Plasminogen Activator Inhibitor-1 (PAI-1) plays a key role in the inhibition of fibrinolysis, the process by which blood clots are broken down. In many cases it becomes necessary to increase the rate of fibrinolysis. One way that this can be accomplished is by inhibiting PAI-1. Previous research has shown that polyphenolic compounds can be effective inhibitors of PAI-1. In this work, Density Functional Theory was used to model several inhibitors in the PAI-1 binding site in order to better understand the interaction between inhibitor and protein. A Natural Bond Orbital (NBO) analysis is used to analyze the strength of the interaction within the binding site.

The Islamic Department at the Detroit Institute of Art has in its possession a 15th-century Iranian Timurid Qur'an. This manuscript is the subject of a multidisciplinary study that includes identifying the materials used in the construction as well as its cultural and historical significance. EMU is utilizing direct analysis in real time mass spectrometry to identify the dyes, binders, pigments, and inks of the Qur'an. Mock samples were made using materials from the period and region of the manuscript. The manuscript itself is Middle Eastern in origin but with Chinese artistic influences, so materials from both regions are being used. The mock samples contain a combination of dyes, binders, and lead white. The different combinations will end up as a database of spectra that can be compared to the real sample spectra when it is run.

Archaeologists want to know if the paintings in Cueva La Conga, the only recorded painted cave in Nicaragua, were influenced by the Maya, Caribbean cultures, or were a purely indigenous development. Using radiocarbon dating to determine the age of the paintings will help to understand the possible cultural relationships between known cultures and the rock art. The prerequisite for radiocarbon dating using accelerator mass spectrometry is that an organic binder must be present in the painting samples and is extracted and dated later. We are using thermally assisted hydrolysis/methylation-gas chromatography-mass spectrometry (THM-GC-MS) to study the composition of the paints to determine if any binder material remains. Comparing the compositions of the paint and unpainted limestone will allow us to determine if a reliable date is likely to be obtained. We will describe the inherent difficulties of reconciling good analyses with preservation of these irreplaceable and at-risk cultural materials.

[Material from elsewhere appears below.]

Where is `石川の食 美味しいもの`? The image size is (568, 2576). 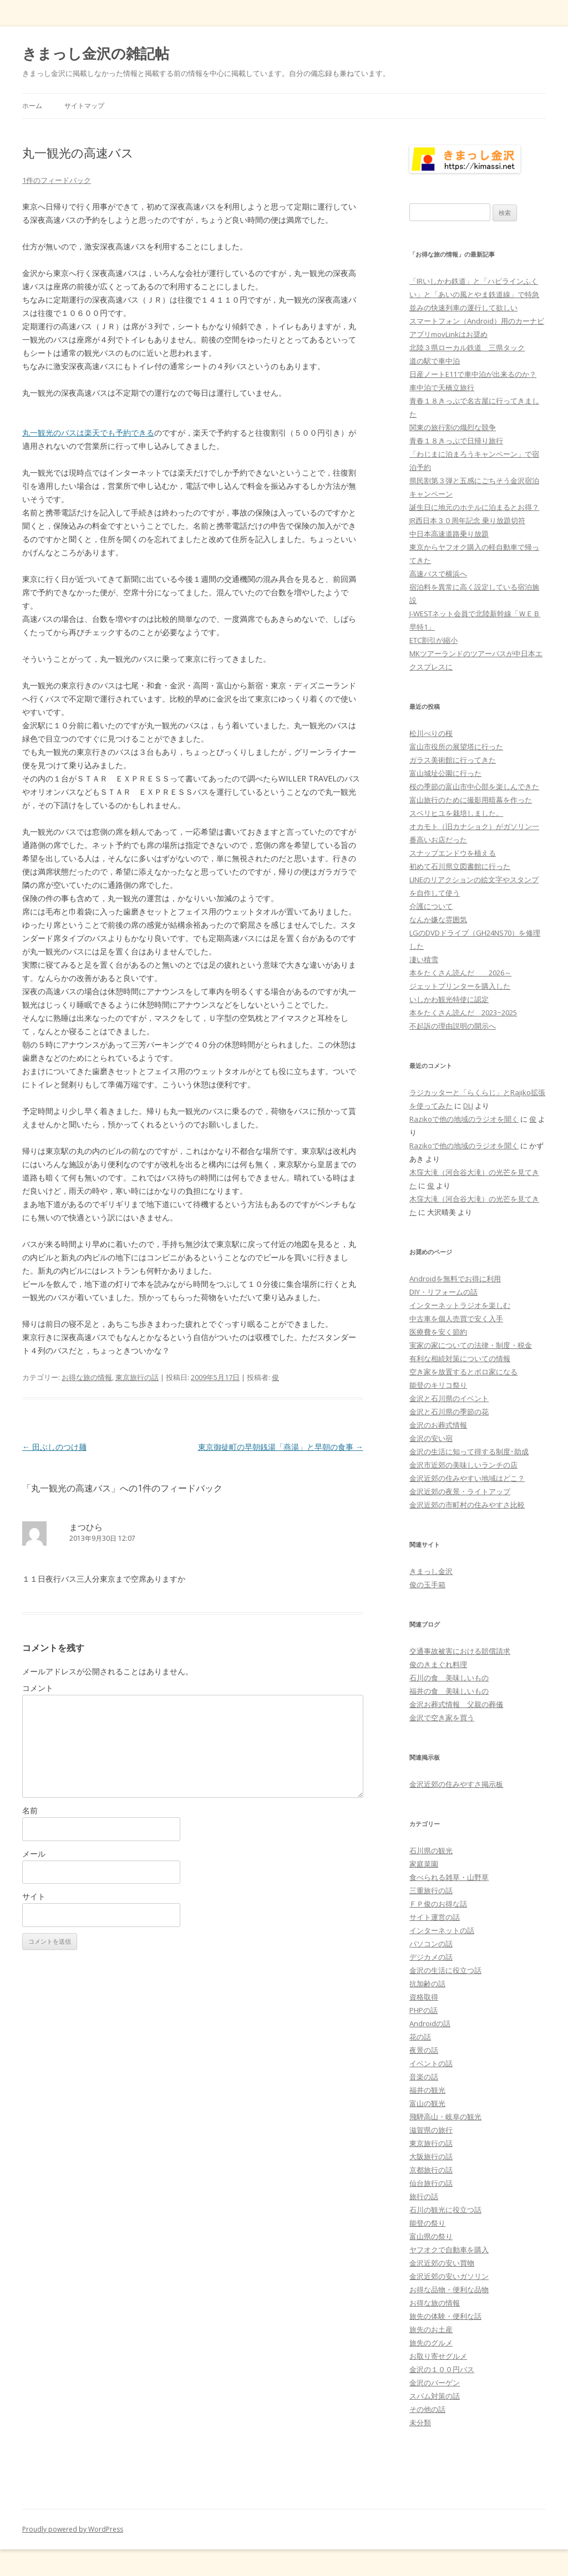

Chemical characterization of rock paintings is important for reliable dating using radiocarbon analysis. Identification of the sugar composition of these materials can tell about their sources, which would thus help in selecting the right candidates for dating. A GC-MS method, which involves the formation of diethyldithioacetal trimethylsilyl derivatives of monosaccharides, was employed to characterize carbohydrates in archaeological materials such as rock paintings and a stone tool residue. Carbohydrates were not detected in any of the three rock painting samples while the stone tool residue was found to contain carbohydrates. The GC-MS method of determining carbohydrates in artifacts involves complex chemical derivatization, even though it is successful. We are now developing a more rapid, efficient, and reliable method to determine sugar composition in these and other archaeological residues using thin layer chromatography coupled with DART-MS. Results from GC-MS and the ongoing TLC-DART-MS method will be discussed.